Cet intérêt pour les états seconds de la conscience n’a pas détourné Brauner de la politique. Tout comme ses amis surréalistes, il est parmi les premiers à dénoncer la montée du nazisme. Sympathisant un temps avec les communistes, ils se détourne d’eux au moment des procès de Moscou. L’Occupation l’oblige à se cacher : n’est-il pas étranger ? et juif de surcroît ? Rejoignant Breton, Chagall, Max Ernst, Lévi-Strauss et d’autres candidats à l’émigration vers les Etats-Unis à la ville Air-Bel, à Marseille, il essaie vainement d’obtenir un visa pour les Etats-Unis. En attendant, il participe à la création du Jeu de Marseille, variation sur le tarot, dont le joker est le Père Ubu. Après avoir été caché quelques semaines par René Char, Brauner finit par se réfugier dans les Hautes-Alpes, où il continue à travailler dans des conditions particulièrement précaires, utilisant souvent des matériaux de fortune, comme le bois ou la cire. Il continue son exploration des tréfonds du moi, poussant toujours plus avant son intérêt pour l’ésotérisme, l’occultisme, l’alchimie. De retour à Pris, il s’installe rue Perrel, dans l’ancien atelier du Douanier Rousseau. En 1947, il participe à l’exposition surréaliste à la galerie Maeght, où il présente son être-objet Loup-Table. Il l’avait d’abord créé sous forme d’un tableau et ce fut André Breton, semble-t-il, qui le poussa à le réaliser en trois dimensions.
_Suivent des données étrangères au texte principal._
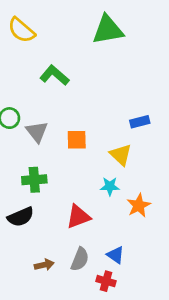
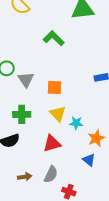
green L-shape: (54, 75) -> (54, 38), moved
yellow triangle: (121, 155) -> (58, 114), moved
blue triangle: (116, 255) -> (89, 160), moved

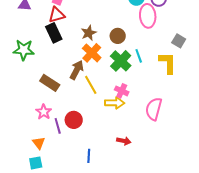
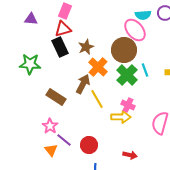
pink ellipse: (148, 16) -> (135, 30), moved, turned -35
brown star: (89, 33) -> (86, 47), moved
brown circle: (118, 36) -> (124, 50), size x1.6
red circle: (74, 120) -> (89, 145), moved
purple line: (58, 126) -> (64, 140), turned -35
orange triangle: (39, 143) -> (51, 150), moved

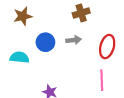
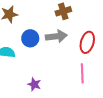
gray arrow: (74, 40) -> (56, 36), size x1.5

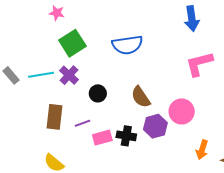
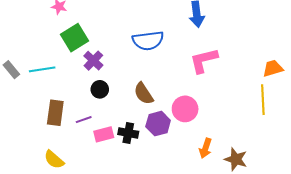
blue semicircle: (127, 45) -> (148, 41), moved
purple cross: (69, 75) -> (93, 61), moved

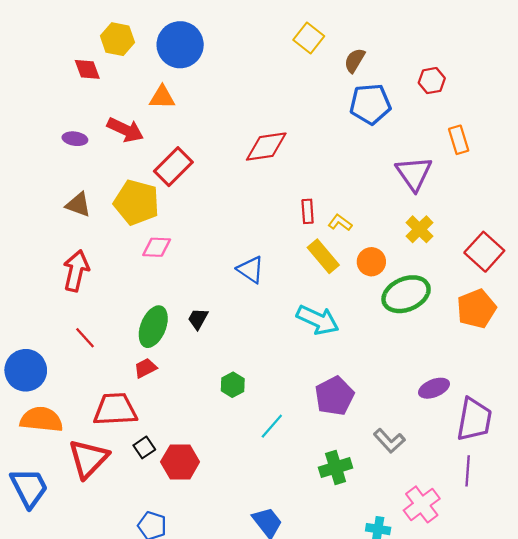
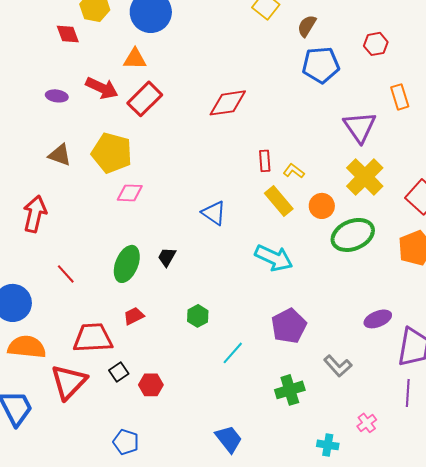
red rectangle: (173, 167) -> (145, 99), moved
yellow cross: (419, 229) -> (365, 177), size x1.5
red arrow: (76, 271) -> (35, 214), moved
red trapezoid: (145, 368) -> (134, 316), moved
red hexagon: (180, 462) -> (151, 385), size x0.7
pink cross: (422, 504) -> (367, 423), size x0.6

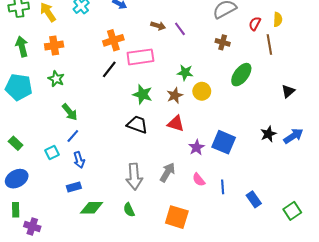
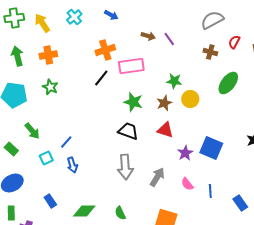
red semicircle: (255, 24) -> (234, 42), moved
green arrow: (70, 112) -> (32, 131), moved
gray arrow: (134, 177) -> (125, 167), moved
blue rectangle: (74, 187) -> (50, 201), moved, turned 72

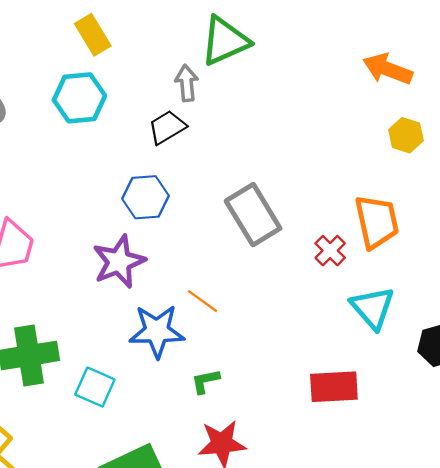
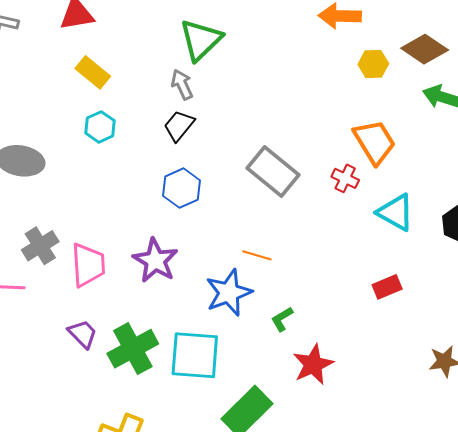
cyan hexagon: (79, 98) -> (100, 127), size x0.7
purple star: (119, 262) -> (155, 261), moved
cyan square: (95, 387) -> (195, 355), size x1.6
red rectangle: (334, 387) -> (387, 287), size x0.7

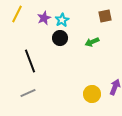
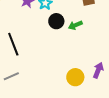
black circle: (60, 38) -> (56, 21), moved

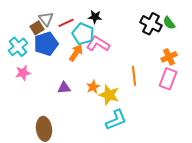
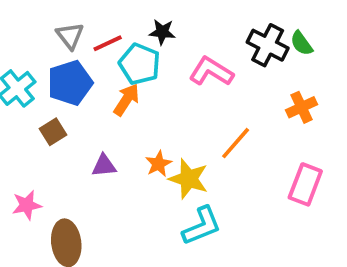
brown square: (37, 28) -> (53, 132), moved
pink L-shape: (98, 44) -> (211, 72), moved
pink star: (23, 73) -> (27, 205), moved
orange line: (134, 76) -> (236, 143), turned 48
pink rectangle: (168, 79) -> (305, 184), moved

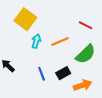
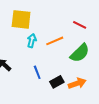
yellow square: (25, 19) -> (21, 19), turned -30
black rectangle: (63, 73) -> (57, 82), moved

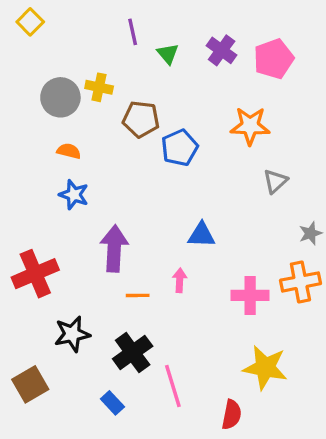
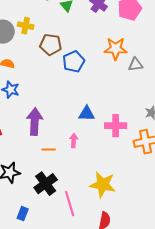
gray triangle: (275, 181) -> (136, 65), moved, turned 35
pink cross: (250, 295) -> (116, 126), moved
yellow star: (265, 368) -> (103, 185), moved
blue rectangle: (112, 403) -> (23, 214), moved, turned 64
Menacé d’expulsion comme tous les Roumains en situation irrégulière dont le régime
stalinien installé désormais à Bucarest réclamait l’extradition, il se réfugie quelque temps en Suisse. Sa peinture s’assombrit, devient presque monochrome, mais renoue aussi avec
l’humour noir de Dada. Après quelques années de brouille avec les Surréalistes – mais quel
est le membre du groupe qui n’a pas passé par des brouilles, des exclusions et des
réconciliations ? -, il réintègre le mouvement et participe à l’Exposition intRnatiOnale du
Surréalisme (EROS) à Paris. Mais la reconnaissance internationale est tardive. Ce n’est que
l’année précédant sa mort, qu’une première rétrospective, à Vienne, en 1965, essaie de rendre justice à celui qui, en 1967, représentera, in absentia, la France à la Biennale de Venise. En France, une seule grande exposition, en 1972, a eu lieu, au Musée national d’art
moderne. C’est donc pour la première fois depuis près de cinquante ans, que se trouvent
réunis plus d’une centaine d’oeuvres de ce rêveur éveillé, qui n’a cessé de se raconter à
travers ses tableaux : « Ma peinture est autobiographique, disait-il. J’y raconte ma vie. Ma vie est exemplaire parce qu’elle est universelle (…) Ma peinture est aussi symbolique et elle est chaque fois un message, pas un message métaphysique, mais un message direct et poétique (…). Chaque chose est personnifiée par une forme, chaque forme est personnifiée par une chose (…). » Le moment est venu de laisser agir pleinement la magie de sa peinture.